ENTRIES SUPPLIED →
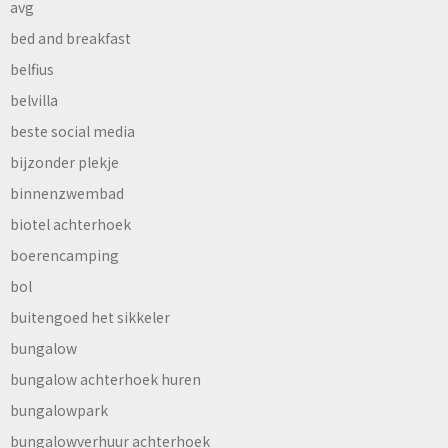
avg
bed and breakfast
belfius
belvilla
beste social media
bijzonder plekje
binnenzwembad
biotel achterhoek
boerencamping
bol
buitengoed het sikkeler
bungalow
bungalow achterhoek huren
bungalowpark
bungalowverhuur achterhoek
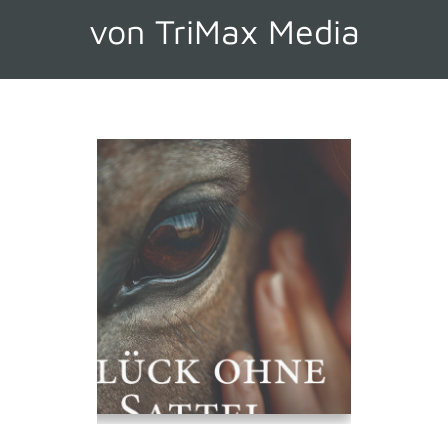
von TriMax Media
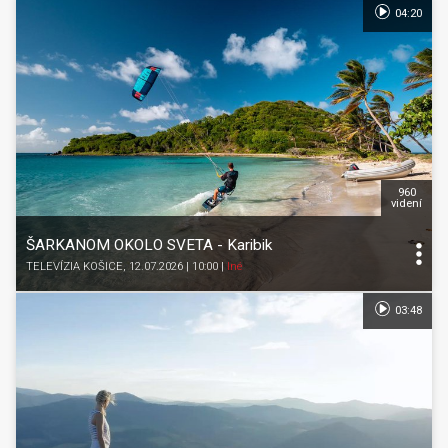
04:20
960
videní
ŠARKANOM OKOLO SVETA - Karibik
TELEVÍZIA KOŠICE
, 12.07.2026 | 10:00
|
Iné
03:48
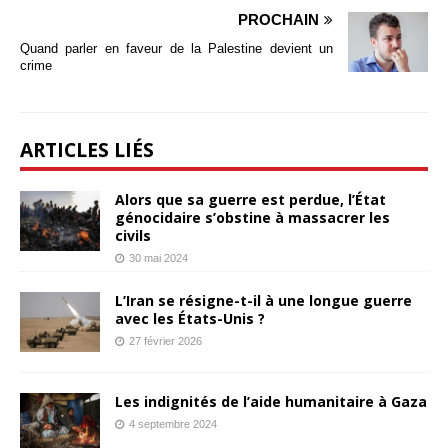
PROCHAIN
Quand parler en faveur de la Palestine devient un
crime
ARTICLES LIÉS
Alors que sa guerre est perdue, l’État
génocidaire s’obstine à massacrer les
civils
30 mai 2024
L’Iran se résigne-t-il à une longue guerre
avec les États-Unis ?
27 février 2026
Les indignités de l’aide humanitaire à Gaza
4 septembre 2024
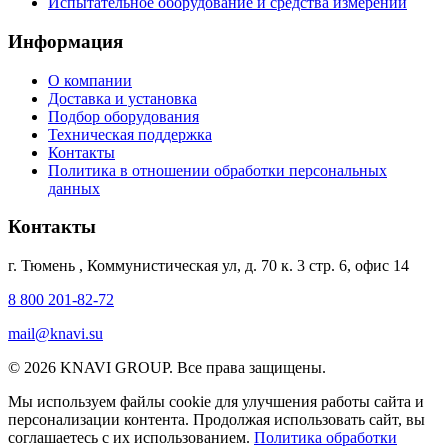
Испытательное оборудование и средства измерений
Информация
О компании
Доставка и установка
Подбор оборудования
Техническая поддержка
Контакты
Политика в отношении обработки персональных
данных
Контакты
г. Тюмень
,
Коммунистическая ул, д. 70 к. 3 стр. 6, офис 14
8 800 201-82-72
mail@knavi.su
© 2026 KNAVI GROUP. Все права защищены.
Мы используем файлы cookie для улучшения работы сайта и
персонализации контента. Продолжая использовать сайт, вы
соглашаетесь с их использованием.
Политика обработки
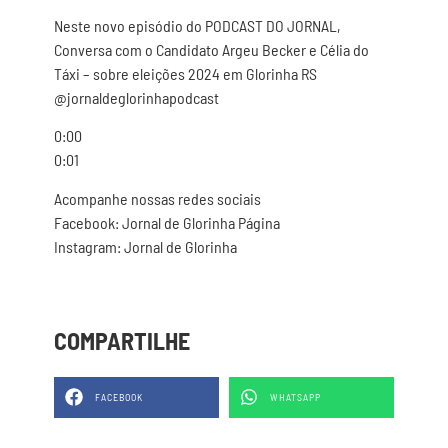
Neste novo episódio do PODCAST DO JORNAL,
Conversa com o Candidato Argeu Becker e Célia do
Táxi – sobre eleições 2024 em Glorinha RS
@jornaldeglorinhapodcast
0:00
0:01
Acompanhe nossas redes sociais
Facebook: Jornal de Glorinha Página
Instagram: Jornal de Glorinha
COMPARTILHE
FACEBOOK
WHATSAPP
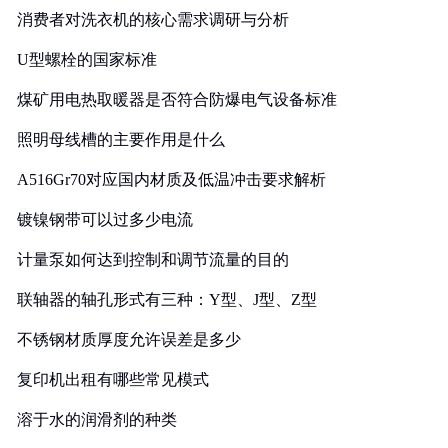
消费者对洗衣机的核心需求调研与分析
U型螺栓的国家标准
煤矿用电热取暖器是否符合防爆电气设备标准
照明母线槽的主要作用是什么
A516Gr70对应国内材质及低温冲击要求解析
镀镍钢带可以过多少电流
计量泵如何达到控制和调节流量的目的
联轴器的轴孔形式有三种：Y型、J型、Z型
不锈钢材质厚度允许误差是多少
复印机出租有哪些常见模式
溶于水的润滑剂的种类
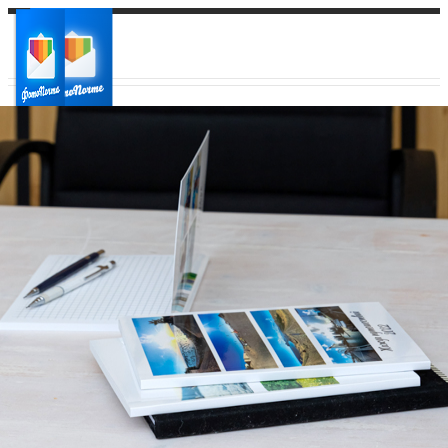
Ваш город:
Ваш регион доставки
Выберите из списка:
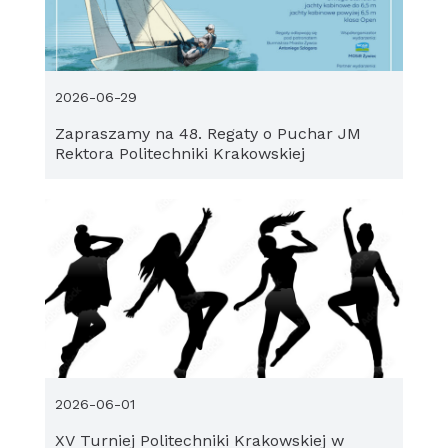
2026-06-29
Zapraszamy na 48. Regaty o Puchar JM
Rektora Politechniki Krakowskiej
2026-06-01
XV Turniej Politechniki Krakowskiej w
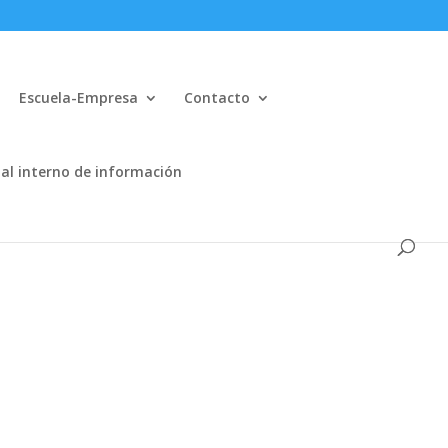
Escuela-Empresa
Contacto
al interno de información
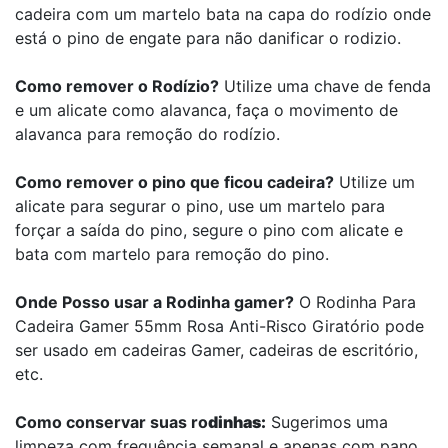
cadeira com um martelo bata na capa do rodízio onde
está o pino de engate para não danificar o rodizio.
Como remover o Rodízio?
Utilize uma chave de fenda
e um alicate como alavanca, faça o movimento de
alavanca para remoção do rodízio.
Como remover o pino que ficou cadeira?
Utilize um
alicate para segurar o pino, use um martelo para
forçar a saída do pino, segure o pino com alicate e
bata com martelo para remoção do pino.
Onde Posso usar a Rodinha gamer?
O Rodinha Para
Cadeira Gamer 55mm Rosa Anti-Risco Giratório pode
ser usado em cadeiras Gamer, cadeiras de escritório,
etc.
Como conservar suas ro
dinhas:
Sugerimos uma
limpeza com frequência semanal e apenas com pano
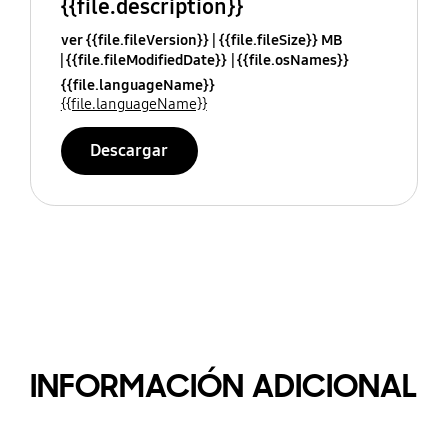
{{file.description}}
ver {{file.fileVersion}}
{{file.fileSize}} MB
{{file.fileModifiedDate}}
{{file.osNames}}
{{file.languageName}}
{{file.languageName}}
Descargar
INFORMACIÓN ADICIONAL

GOAL OF THE EXERCISE →
Every line of the listing should be copied precisely, with images omitted.

OUTPUT FOR THIS TASK →
avg
bed and breakfast
belfius
belvilla
beste social media
bijzonder plekje
binnenzwembad
biotel achterhoek
boerencamping
bol
buitengoed het sikkeler
bungalow
bungalow achterhoek huren
bungalowpark
bungalowverhuur achterhoek
von TriMax Media
04:20
960
videní
ŠARKANOM OKOLO SVETA - Karibik
TELEVÍZIA KOŠICE
, 12.07.2026 | 10:00
|
Iné
03:48
PROCHAIN
Quand parler en faveur de la Palestine devient un
crime
ARTICLES LIÉS
Alors que sa guerre est perdue, l’État
génocidaire s’obstine à massacrer les
civils
30 mai 2024
L’Iran se résigne-t-il à une longue guerre
avec les États-Unis ?
27 février 2026
Les indignités de l’aide humanitaire à Gaza
4 septembre 2024
Испытательное оборудование и средства измерений
Информация
О компании
Доставка и установка
Подбор оборудования
Техническая поддержка
Контакты
Политика в отношении обработки персональных
данных
Контакты
г. Тюмень
,
Коммунистическая ул, д. 70 к. 3 стр. 6, офис 14
8 800 201-82-72
mail@knavi.su
© 2026 KNAVI GROUP. Все права защищены.
Мы используем файлы cookie для улучшения работы сайта и
персонализации контента. Продолжая использовать сайт, вы
соглашаетесь с их использованием.
Политика обработки
Neste novo episódio do PODCAST DO JORNAL,
Conversa com o Candidato Argeu Becker e Célia do
Táxi – sobre eleições 2024 em Glorinha RS
@jornaldeglorinhapodcast
0:00
0:01
Acompanhe nossas redes sociais
Facebook: Jornal de Glorinha Página
Instagram: Jornal de Glorinha
COMPARTILHE
FACEBOOK
WHATSAPP
消费者对洗衣机的核心需求调研与分析
U型螺栓的国家标准
煤矿用电热取暖器是否符合防爆电气设备标准
照明母线槽的主要作用是什么
A516Gr70对应国内材质及低温冲击要求解析
镀镍钢带可以过多少电流
计量泵如何达到控制和调节流量的目的
联轴器的轴孔形式有三种：Y型、J型、Z型
不锈钢材质厚度允许误差是多少
复印机出租有哪些常见模式
溶于水的润滑剂的种类
Ваш город:
Ваш регион доставки
Выберите из списка:
2026-06-29
Zapraszamy na 48. Regaty o Puchar JM
Rektora Politechniki Krakowskiej
2026-06-01
XV Turniej Politechniki Krakowskiej w
Escuela-Empresa
Contacto
al interno de información
cadeira com um martelo bata na capa do rodízio onde
está o pino de engate para não danificar o rodizio.
Como remover o Rodízio?
Utilize uma chave de fenda
e um alicate como alavanca, faça o movimento de
alavanca para remoção do rodízio.
Como remover o pino que ficou cadeira?
Utilize um
alicate para segurar o pino, use um martelo para
forçar a saída do pino, segure o pino com alicate e
bata com martelo para remoção do pino.
Onde Posso usar a Rodinha gamer?
O Rodinha Para
Cadeira Gamer 55mm Rosa Anti-Risco Giratório pode
ser usado em cadeiras Gamer, cadeiras de escritório,
etc.
Como conservar suas ro
dinhas:
Sugerimos uma
limpeza com frequência semanal e apenas com pano
{{file.description}}
ver {{file.fileVersion}}
{{file.fileSize}} MB
{{file.fileModifiedDate}}
{{file.osNames}}
{{file.languageName}}
{{file.languageName}}
Descargar
INFORMACIÓN ADICIONAL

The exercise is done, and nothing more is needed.